__Exercise description__
Once the pictures are set aside, transcribe each line of the listing exactly.

__Data extract__
· · · ·

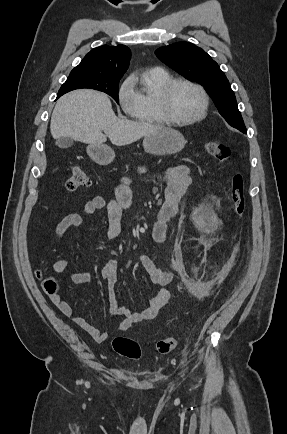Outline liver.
<instances>
[{"label": "liver", "instance_id": "liver-1", "mask_svg": "<svg viewBox=\"0 0 287 434\" xmlns=\"http://www.w3.org/2000/svg\"><path fill=\"white\" fill-rule=\"evenodd\" d=\"M162 128L117 118L109 97L90 89L72 91L61 97L50 123L53 138L68 136L89 145H102L108 137L112 144L124 146Z\"/></svg>", "mask_w": 287, "mask_h": 434}]
</instances>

· · · ·

__Result for this exercise__
Outline liver.
<instances>
[{"label": "liver", "instance_id": "liver-1", "mask_svg": "<svg viewBox=\"0 0 287 434\" xmlns=\"http://www.w3.org/2000/svg\"><path fill=\"white\" fill-rule=\"evenodd\" d=\"M162 128L117 118L109 97L90 89L72 91L61 97L50 123L53 138L68 136L89 145H102L108 137L112 144L124 146Z\"/></svg>", "mask_w": 287, "mask_h": 434}]
</instances>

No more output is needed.